Georgia’s debt went from “0” in 1865 to 50 million dollars in 1872. In Louisiana caused the cost of the 1871 legislative session was 9.5 times the average cost of a pre-Reconstruction session. In South Carolina the legislature caused the total cost of 6 years of Reconstruction to total $2,339,000, (when the average cost of a pre-Reconstruction session of the legislature had been $20,000/year!). The tax rate in Mississippi increased 14 fold during its 5 year tenure in that state and caused 20% of all privately owned land in that state to be put up for sale on the tax auction block. In Texas, there was a 400% tax increase, while at the same time, another Southern state, Tennessee, saw its state debt inflated by 16 million dollars. 25% of all the property in Little Rock Arkansas wound up in the hands of former Union General Schenck, who had purchased said property at bargain basement prices after those properties had been confiscated for non-payment of taxes.
That is the kind of corruption you can only get away with when the voters have been disenfranchised and you have a compliant unsophisticated voting population that can be easily manipulated.

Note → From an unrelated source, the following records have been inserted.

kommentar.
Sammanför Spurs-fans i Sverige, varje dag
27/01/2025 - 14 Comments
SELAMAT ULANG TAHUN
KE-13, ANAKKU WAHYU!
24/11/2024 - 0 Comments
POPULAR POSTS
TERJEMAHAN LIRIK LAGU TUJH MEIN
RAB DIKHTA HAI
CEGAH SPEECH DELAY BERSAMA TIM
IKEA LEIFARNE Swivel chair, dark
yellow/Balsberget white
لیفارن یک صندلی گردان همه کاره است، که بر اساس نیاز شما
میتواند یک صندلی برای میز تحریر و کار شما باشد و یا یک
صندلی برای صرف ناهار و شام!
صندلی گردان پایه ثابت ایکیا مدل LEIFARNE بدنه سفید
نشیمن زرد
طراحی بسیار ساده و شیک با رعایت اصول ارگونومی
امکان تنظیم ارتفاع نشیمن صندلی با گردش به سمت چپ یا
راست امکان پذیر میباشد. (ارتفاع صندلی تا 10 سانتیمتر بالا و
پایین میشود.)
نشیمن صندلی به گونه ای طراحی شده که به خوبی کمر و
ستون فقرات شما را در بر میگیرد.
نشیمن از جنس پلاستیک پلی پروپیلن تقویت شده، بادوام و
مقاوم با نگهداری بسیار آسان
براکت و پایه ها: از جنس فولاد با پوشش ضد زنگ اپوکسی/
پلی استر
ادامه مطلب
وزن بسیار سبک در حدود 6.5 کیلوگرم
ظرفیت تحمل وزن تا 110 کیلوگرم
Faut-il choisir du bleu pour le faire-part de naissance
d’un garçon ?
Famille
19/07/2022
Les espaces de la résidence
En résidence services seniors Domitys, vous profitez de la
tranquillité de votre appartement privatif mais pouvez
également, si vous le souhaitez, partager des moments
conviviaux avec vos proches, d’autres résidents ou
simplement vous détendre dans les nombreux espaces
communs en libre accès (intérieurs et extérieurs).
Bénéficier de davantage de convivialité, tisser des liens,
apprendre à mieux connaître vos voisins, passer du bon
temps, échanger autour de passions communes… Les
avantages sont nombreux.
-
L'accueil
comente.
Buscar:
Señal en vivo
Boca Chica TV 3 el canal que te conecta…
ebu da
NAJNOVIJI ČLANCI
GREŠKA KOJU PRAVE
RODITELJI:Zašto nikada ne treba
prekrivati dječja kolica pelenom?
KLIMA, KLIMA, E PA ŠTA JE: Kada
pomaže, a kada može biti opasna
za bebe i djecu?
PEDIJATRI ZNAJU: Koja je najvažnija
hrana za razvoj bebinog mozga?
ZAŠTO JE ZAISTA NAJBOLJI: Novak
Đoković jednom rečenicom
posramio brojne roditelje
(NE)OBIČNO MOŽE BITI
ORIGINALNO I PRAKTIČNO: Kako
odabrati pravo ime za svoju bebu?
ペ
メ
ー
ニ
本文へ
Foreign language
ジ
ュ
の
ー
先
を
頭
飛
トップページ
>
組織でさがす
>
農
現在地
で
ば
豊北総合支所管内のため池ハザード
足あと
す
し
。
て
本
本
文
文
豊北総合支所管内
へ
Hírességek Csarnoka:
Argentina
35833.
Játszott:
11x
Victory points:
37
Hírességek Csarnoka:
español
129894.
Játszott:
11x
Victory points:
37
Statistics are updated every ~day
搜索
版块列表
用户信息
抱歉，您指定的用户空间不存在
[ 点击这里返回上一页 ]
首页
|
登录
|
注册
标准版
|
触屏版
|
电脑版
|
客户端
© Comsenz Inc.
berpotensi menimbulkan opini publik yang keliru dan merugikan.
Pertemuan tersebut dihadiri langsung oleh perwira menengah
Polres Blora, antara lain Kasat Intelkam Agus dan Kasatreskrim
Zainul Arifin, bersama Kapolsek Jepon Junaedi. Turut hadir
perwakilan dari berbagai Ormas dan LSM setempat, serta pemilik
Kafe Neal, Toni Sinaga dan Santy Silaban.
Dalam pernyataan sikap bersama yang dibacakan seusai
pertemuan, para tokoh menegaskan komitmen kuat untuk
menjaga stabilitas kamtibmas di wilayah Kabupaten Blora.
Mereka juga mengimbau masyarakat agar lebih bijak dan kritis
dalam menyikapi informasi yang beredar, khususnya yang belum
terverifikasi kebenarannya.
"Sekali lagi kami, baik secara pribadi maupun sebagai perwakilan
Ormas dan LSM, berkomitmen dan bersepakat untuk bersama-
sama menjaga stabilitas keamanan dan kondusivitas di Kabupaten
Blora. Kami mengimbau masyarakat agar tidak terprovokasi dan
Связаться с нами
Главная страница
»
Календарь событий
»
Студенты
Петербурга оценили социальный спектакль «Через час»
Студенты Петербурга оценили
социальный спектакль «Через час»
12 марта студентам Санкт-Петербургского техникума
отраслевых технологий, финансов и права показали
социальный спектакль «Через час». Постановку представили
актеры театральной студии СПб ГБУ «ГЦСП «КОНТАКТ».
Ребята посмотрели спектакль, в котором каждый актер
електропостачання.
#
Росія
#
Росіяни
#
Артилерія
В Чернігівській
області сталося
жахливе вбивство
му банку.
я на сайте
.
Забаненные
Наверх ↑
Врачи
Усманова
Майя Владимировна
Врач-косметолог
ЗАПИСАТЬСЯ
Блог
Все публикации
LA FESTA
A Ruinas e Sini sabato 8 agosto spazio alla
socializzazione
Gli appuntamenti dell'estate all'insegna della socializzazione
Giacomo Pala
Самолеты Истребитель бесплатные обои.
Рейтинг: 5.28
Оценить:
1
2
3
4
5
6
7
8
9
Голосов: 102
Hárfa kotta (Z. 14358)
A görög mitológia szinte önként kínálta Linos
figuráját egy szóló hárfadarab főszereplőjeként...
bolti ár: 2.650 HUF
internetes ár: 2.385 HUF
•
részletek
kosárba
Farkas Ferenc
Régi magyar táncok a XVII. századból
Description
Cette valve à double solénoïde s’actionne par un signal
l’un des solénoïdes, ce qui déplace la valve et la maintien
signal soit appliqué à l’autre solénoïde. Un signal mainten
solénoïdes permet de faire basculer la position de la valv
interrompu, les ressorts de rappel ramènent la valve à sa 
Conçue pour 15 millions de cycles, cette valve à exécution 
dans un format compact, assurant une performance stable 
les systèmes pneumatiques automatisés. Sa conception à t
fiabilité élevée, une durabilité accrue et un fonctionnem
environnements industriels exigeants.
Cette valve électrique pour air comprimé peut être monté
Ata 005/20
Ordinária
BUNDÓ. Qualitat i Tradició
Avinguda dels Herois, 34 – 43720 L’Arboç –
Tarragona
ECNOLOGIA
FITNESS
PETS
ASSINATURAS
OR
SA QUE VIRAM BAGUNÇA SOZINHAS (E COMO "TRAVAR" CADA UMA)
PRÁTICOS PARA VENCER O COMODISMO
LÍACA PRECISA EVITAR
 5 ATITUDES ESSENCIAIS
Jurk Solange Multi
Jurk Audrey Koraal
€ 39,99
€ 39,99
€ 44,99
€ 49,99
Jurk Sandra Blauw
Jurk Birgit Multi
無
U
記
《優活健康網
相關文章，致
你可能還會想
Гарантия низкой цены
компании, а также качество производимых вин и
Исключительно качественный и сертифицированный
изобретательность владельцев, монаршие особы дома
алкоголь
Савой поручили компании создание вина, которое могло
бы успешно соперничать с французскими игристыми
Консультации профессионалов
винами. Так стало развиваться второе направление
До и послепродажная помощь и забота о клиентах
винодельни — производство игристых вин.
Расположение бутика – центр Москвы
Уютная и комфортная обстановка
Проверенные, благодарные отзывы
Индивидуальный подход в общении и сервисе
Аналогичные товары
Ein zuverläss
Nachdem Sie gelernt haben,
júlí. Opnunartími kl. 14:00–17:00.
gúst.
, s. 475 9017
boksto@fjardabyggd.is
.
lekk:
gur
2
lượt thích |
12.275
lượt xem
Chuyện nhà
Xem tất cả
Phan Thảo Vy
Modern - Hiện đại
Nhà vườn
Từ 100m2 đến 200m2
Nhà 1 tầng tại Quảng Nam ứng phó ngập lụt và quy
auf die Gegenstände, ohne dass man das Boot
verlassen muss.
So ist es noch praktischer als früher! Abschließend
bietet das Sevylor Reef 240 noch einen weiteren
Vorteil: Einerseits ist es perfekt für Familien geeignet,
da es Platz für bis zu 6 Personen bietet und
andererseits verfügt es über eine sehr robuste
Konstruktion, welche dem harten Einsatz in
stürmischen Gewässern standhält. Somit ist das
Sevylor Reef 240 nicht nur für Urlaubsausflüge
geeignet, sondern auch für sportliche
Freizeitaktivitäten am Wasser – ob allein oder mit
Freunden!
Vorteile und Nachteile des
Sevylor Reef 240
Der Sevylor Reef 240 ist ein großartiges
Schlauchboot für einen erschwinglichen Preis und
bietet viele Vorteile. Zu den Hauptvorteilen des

Then there was the outright terrorism of the Union Leagues which gave rise to the KKK. https://www.abbevilleinstitute.org/union-leagues/
BKMK
And he wasn't the chronic alcoholic it is claimed he was.
The federal government went to war with them not the other way around. Your argument boils down to might make right. There is no provision of the constitution that allows the federal government to mass disenfranchise the voters....nor to tell states they are "out" and must agree to certain conditions set by representatives of other states to have their rights under the constitution restored. This is 3rd world banana republic stuff.
It is largely true. The vast majority of the voters in the Southern states were disenfranchised. Were it not so, Republicans would never have been the majority in any Southern state at that time.
Again, you don’t know what you are talking about. Blacks were a majority in a number of Southern states and they sure as hell weren’t voting for any of the old Democrats.
So the Union fired on themselves at Fort Sumter? And does might make right? Often it does. Ask the German Nazis or the Japanese militarists.
Just remember. One Southern man is tougher than any 10 Damn Yankees. Well, turns out that wasn’t true either.
Just keep making up stories that make you feel good. The real history is out there and is far more interesting than your fictions.
Funny but from the 1870s until the 1920s, U. S. Grant held a very prestigious place among US Presidents. The people who knew and lived through Grants presidency, both North and South, had tremendous respect for him. As that generation died off and the scum Lost Cause historians began to distort history in the early 20th century your Democrat version of Grant took hold. In fact, if you listened to those “historians” there was never a “good” Republican president and never a bad Democrat.
If you cared about history, which I seriously doubt considering your ridiculous posts here, you would learn more about Grant. He was a great man.
Again, YOU don't know what YOU'RE talking about. Blacks were a majority in only TWO Southern states (South Carolina and Mississippi) according to the 1860 US census.